● Exercise details:
Wherever "Cancel" appears in a line of the listing, that line should be returned.

● Task data:
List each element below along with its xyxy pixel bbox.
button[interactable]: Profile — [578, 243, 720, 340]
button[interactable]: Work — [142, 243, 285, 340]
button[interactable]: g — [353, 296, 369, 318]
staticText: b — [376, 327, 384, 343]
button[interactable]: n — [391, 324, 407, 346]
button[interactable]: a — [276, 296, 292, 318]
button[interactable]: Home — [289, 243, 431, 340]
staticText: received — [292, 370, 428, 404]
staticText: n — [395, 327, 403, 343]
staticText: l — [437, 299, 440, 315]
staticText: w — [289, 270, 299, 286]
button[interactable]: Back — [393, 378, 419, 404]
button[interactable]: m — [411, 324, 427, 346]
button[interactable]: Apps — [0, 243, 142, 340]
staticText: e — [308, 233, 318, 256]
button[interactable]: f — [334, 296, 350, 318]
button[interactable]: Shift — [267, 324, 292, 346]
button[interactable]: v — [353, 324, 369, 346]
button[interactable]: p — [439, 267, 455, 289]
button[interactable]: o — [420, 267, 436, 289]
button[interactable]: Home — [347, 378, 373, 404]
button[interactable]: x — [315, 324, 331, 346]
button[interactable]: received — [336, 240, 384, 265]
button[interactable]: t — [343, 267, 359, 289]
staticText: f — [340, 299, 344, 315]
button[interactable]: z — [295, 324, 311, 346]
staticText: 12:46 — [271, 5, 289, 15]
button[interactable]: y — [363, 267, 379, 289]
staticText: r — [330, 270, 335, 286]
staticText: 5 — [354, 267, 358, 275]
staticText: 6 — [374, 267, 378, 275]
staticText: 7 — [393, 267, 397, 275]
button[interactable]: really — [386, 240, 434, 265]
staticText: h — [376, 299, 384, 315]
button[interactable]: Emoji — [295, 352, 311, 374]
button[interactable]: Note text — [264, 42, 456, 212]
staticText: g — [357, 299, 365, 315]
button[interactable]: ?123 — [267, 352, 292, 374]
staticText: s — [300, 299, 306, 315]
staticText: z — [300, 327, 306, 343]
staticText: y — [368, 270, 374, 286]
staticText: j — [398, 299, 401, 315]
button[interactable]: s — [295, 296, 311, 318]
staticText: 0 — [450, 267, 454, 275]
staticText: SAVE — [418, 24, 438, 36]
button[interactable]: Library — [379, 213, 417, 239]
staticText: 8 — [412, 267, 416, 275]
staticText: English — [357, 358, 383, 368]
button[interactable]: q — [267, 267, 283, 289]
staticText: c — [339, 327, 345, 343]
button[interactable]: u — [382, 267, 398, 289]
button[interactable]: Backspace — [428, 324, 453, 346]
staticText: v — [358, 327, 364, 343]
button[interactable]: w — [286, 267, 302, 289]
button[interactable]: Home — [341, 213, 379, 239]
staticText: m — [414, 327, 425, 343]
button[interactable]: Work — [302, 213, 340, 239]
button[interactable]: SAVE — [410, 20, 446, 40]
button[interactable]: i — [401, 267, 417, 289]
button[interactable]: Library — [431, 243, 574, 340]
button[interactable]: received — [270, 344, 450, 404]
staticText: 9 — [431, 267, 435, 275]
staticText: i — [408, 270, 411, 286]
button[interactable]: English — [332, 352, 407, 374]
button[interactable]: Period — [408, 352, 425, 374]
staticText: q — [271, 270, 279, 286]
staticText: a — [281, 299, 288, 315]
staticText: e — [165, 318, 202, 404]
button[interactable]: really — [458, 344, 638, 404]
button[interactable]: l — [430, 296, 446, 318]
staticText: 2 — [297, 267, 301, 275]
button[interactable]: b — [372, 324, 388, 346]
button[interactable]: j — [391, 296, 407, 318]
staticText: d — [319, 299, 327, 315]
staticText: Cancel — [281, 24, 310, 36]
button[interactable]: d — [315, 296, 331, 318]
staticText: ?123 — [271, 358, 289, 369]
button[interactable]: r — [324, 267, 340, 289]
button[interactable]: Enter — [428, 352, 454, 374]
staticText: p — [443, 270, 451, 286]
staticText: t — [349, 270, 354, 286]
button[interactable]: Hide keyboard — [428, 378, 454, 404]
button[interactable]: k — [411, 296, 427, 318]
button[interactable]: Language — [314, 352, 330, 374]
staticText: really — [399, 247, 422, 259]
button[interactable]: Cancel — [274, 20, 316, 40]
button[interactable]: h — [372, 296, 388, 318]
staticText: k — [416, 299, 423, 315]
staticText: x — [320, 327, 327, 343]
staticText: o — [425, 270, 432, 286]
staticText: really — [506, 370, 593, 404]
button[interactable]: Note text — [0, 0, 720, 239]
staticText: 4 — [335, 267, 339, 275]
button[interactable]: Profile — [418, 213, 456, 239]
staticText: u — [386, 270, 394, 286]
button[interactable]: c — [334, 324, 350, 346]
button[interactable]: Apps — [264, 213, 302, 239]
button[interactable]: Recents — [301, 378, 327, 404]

● Solution for this task:
staticText: Cancel — [281, 24, 310, 36]
button[interactable]: Cancel — [274, 20, 316, 40]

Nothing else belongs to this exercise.